£4m Bridgnorth training centre officially opened
A new £4 million training centre in Bridgnorth has been officially opened.
Manufacturing bosses say they are experiencing a boom at present, but Shropshire has a long-standing skills gap in the sector.
Now the Marches Centre for Manufacturing & Technology has opened its doors, and was unveiled by Ludlow MP Philip Dunne in front of 250 invited dignitaries on Friday morning.
"This is a really exciting moment for Bridgnorth and Shropshire as a whole," Mr Dunne said.
"This is an outstanding example of private and public sector cooperation to give skills training opportunities to young people in Shropshire and the West Midlands.
"It will skills them up for the engineering jobs of the future, and help employers locally to recruit locally.
"Manufacturing is showing a bit of a resurgence at the moment, and growth figures in the last quarter were up one per cent. We need to remain at the forefront of engineering excellence, and we now have this asset in Bridgnorth."
The centre is run by a consortium comprising Bridgnorth engineering companies Classic Motor Cars and Grainger & Worrall, plus Shrewsbury manufacturer Salop Design & Engineering and training provider In-Comm, which also runs Salop's apprentice academy in the county town.
The new 36,000 sq ft facility in Bridgnorth has opened in one of automotive castings specialist Grainger & Worrall's old storage sheds, and has now been fitted out as a state-of-the-art training centre, with areas covering industry techniques such as milling, fabrication, lathes, a foundry, robotics, vehicle trimming and metrology, or precision measurement.
It also includes a 200-seat auditorium, classrooms, and a zone dedicated to CNC machines.
It has received £1.9 million of Government funding via the Marches Local Enterprise Partnership, backing from Shropshire Council, and has been fitted with more than £2 million of equipment.
Matthew Snelson, the centre's managing director, said: "Today is a celebration of how a consortium of different businesses, shareholders and stakeholder can work together to deliver something pretty significant for the region in terms of economic growth, and to do it pretty quickly.
"We are not replacing what colleges do, we are adding higher level skills that we need as employers.
"We have already got some smaller businesses that never had apprentices taking them on.
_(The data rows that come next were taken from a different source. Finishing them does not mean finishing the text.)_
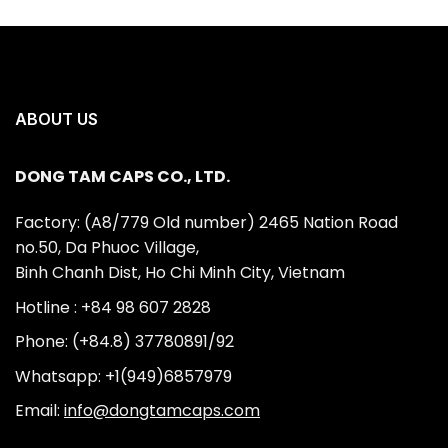
ABOUT US
DONG TAM CAPS CO., LTD.
Factory: (A8/779 Old number) 2465 Nation Road
no.50, Da Phuoc Village,
Binh Chanh Dist, Ho Chi Minh City, Vietnam
Hotline : +84 98 607 2828
Phone: (+84.8) 37780891/92
Whatsapp: +1(949)6857979
Email:
info@dongtamcaps.com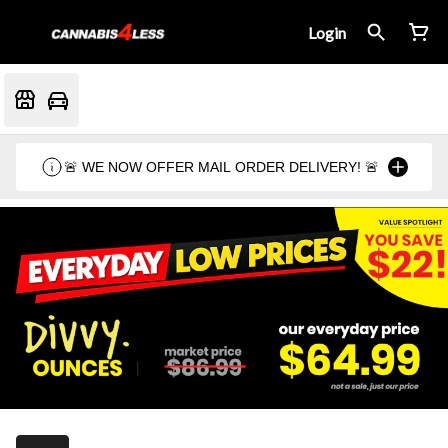
Login
🚨 WE NOW OFFER MAIL ORDER DELIVERY! 🚨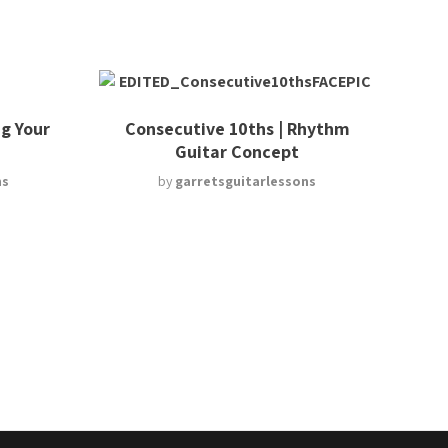
g Your
Consecutive 10ths | Rhythm
Guitar Concept
ns
by
garretsguitarlessons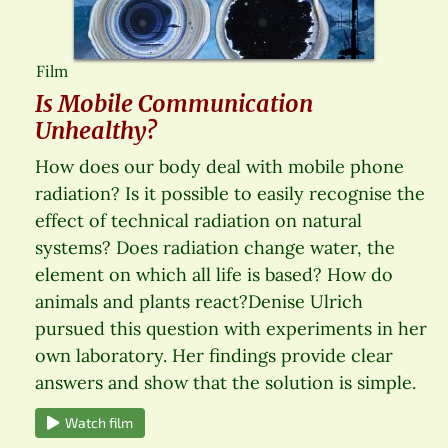
Film
Is Mobile Communication
Unhealthy?
How does our body deal with mobile phone
radiation? Is it possible to easily recognise the
effect of technical radiation on natural
systems? Does radiation change water, the
element on which all life is based? How do
animals and plants react?Denise Ulrich
pursued this question with experiments in her
own laboratory. Her findings provide clear
answers and show that the solution is simple.
Watch film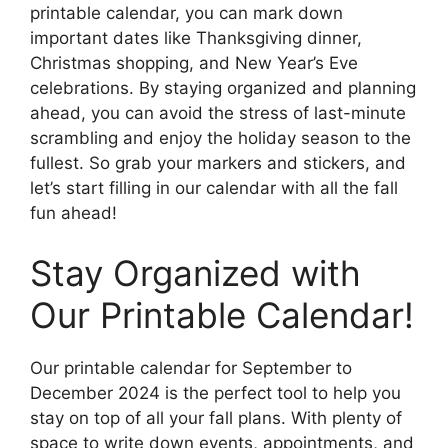
printable calendar, you can mark down
important dates like Thanksgiving dinner,
Christmas shopping, and New Year’s Eve
celebrations. By staying organized and planning
ahead, you can avoid the stress of last-minute
scrambling and enjoy the holiday season to the
fullest. So grab your markers and stickers, and
let’s start filling in our calendar with all the fall
fun ahead!
Stay Organized with
Our Printable Calendar!
Our printable calendar for September to
December 2024 is the perfect tool to help you
stay on top of all your fall plans. With plenty of
space to write down events, appointments, and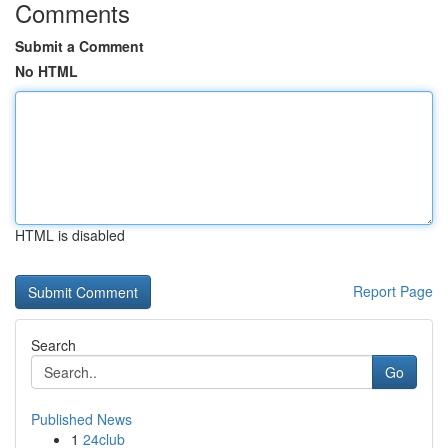
Comments
Submit a Comment
No HTML
HTML is disabled
Report Page
Search
Go
Published News
1
24club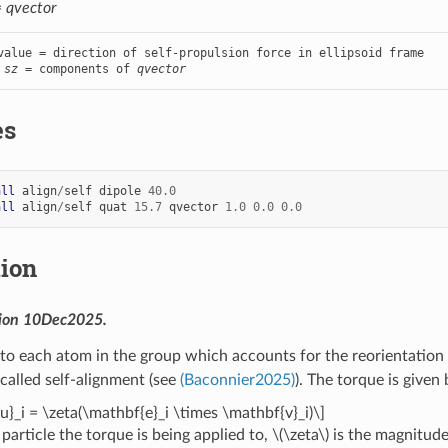
=
qvector
value = direction of self-propulsion force in ellipsoid frame

 
sz
 = components of 
qvector
es
all
align
/
self
dipole
40.0
all
align
/
self
quat
15.7
qvector
1.0
0.0
0.0
tion
sion 10Dec2025.
to each atom in the group which accounts for the reorientation o
alled self-alignment (see
(Baconnier2025)
). The torque is given 
u}_i = \zeta(\mathbf{e}_i \times \mathbf{v}_i)\]
 particle the torque is being applied to,
\(\zeta\)
is the magnitude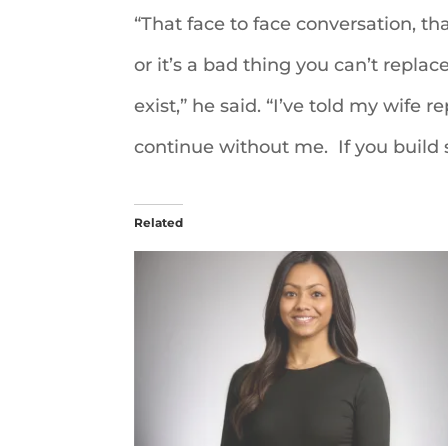
“That face to face conversation, tha
or it’s a bad thing you can’t replace
exist,” he said. “I’ve told my wife
continue without me. If you build 
Related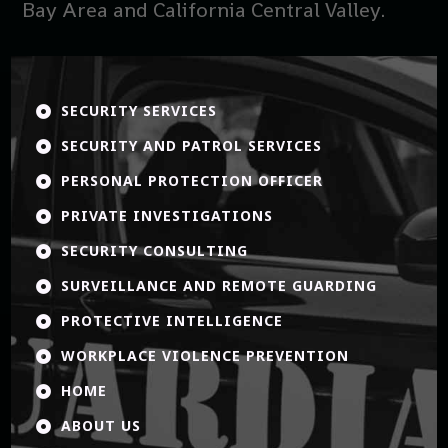
Bay Area and California Central Valley.
SECURITY SERVICES

SECURITY AND PATROL SERVICES

PERSONAL PROTECTION OFFICER

PRIVATE INVESTIGATIONS

SECURITY CONSULTING

SURVEILLANCE AND REMOTE GUARDING

PROTECTIVE INTELLIGENCE

WORKPLACE VIOLENCE PREVENTION

HOME

ABOUT US

We want employers to move together in terms of bringing higher level skills into their businesses."
He added: "Manufacturing is booming in the region across different sectors, from vehicles right the way through to engineering, castings, stamping, machining. There's a lot of good news stories – the growth of JLR, and Grainger & Worrall do a lot of work prototyping for next generation engines. There's huge opportunities."
James Grainger of Grainger & Worrall, one of the county's biggest private-sector employers, added: "We have had a skills gap, that's well documented. As the industry recovered after the 2010 recession and growth was coming and JLR came in we were training but people were pinching from us as well.
"The Apprenticeship Levy is great, that's a nationwide thing and hopefully we are all training and putting back into the industry.
"This facility is a coming together of the council, the LEP and businesses to say we have a real need here. Individually none of us could have achieved something of this scale in this time frame."
Lauren Ball, 17, is part of the first cohort to join the Marches Centre of Manufacturing & Technology as part of her quality engineer apprenticeship with Caterpillar in Shrewsbury, and is one of a growing band of female engineers that Mr Snelson said would be crucial to the future of industry.
The former Hadley Learning Community pupil added: “Within a few weeks of getting my GCSEs I’d secured a job at Caterpillar and this involved me completing my apprenticeship at the MCMT. Dad and I drove down to have a look around and I was amazed at the facilities, the scale of the technology and how it could help me in my career."